Once I climbed back out of the vehicle, and after I finally realized I was hurt, things started to go dizzy on me again. I’m not sure if it was from the loss of blood, or just from the adrenaline draining out of my system, but it seemed like I had to walk miles instead of just feet to get to medical truck. On the way, I was crisscrossing around different parts of what had once been the car. One rather large piece startled me once I realized what it actually was; the upper half of the guy driving the car in the first place. He was missing everything below his waist, and most of both of his arms.
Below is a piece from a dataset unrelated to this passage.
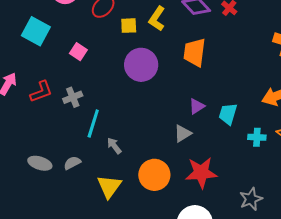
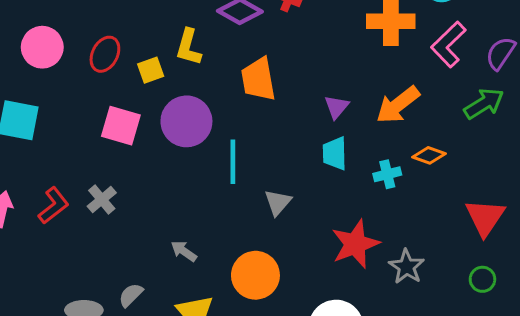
pink square: (78, 52) -> (121, 126), moved, size x1.5
purple triangle: (197, 106) -> (337, 107), moved
cyan line: (93, 123) -> (233, 162), moved
red star: (201, 173) -> (355, 244), moved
He had to have been nearly fifty feet from where the car went off at, and yet he was still moving his mouth with his eyes open. I’m not sure if he was just dead and making dying movements, or if he was actually still alive and just in shock. Nobody was too worried about making sure he’d live; that much I do know.
It wasn’t until I was loaded up on the EVAC M113 armored track that I finally found out nobody in my Platoon was killed, or even wounded all that bad. Some burns here and there, and my gunner being the most severe with his face and arm wounds, but overall well off considering the severity of the attack and closeness in which it took place. We all got patched up at the nearest emergency aid station tent, and made sure Clark was going to be okay on his way to Germany for surgery to put his face back together. The last thing I remember vividly about that day is standing in on the side of my truck, holding my freshly bandaged wrist and starring at the air conditioner unit. It had taken a direct blow from a huge piece of shrapnel and was completely destroyed. If I was the type of person to cry, I think I would have at that moment; all that time wasted the night before working on getting the AC fixed for one day worth of use.
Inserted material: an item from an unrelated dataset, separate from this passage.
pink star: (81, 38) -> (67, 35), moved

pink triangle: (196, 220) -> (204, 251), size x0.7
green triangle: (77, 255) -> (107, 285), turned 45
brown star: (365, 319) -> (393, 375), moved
That car bombing attack happened in early April and we ended up finally leaving Iraq in mid June of that year. I had gone nearly ten months of avoiding being wounded in all the attacks and firefights during that time, and yet my number finally came up on that day. I was awarded the Purple Heart medal for my wounds, and an Army Commendation Medal for exemplary service during Operation Iraqi Freedom 2.5, as well as a Combat Infantryman Badge and a few scars. But I left that country in one piece, just like I said I would.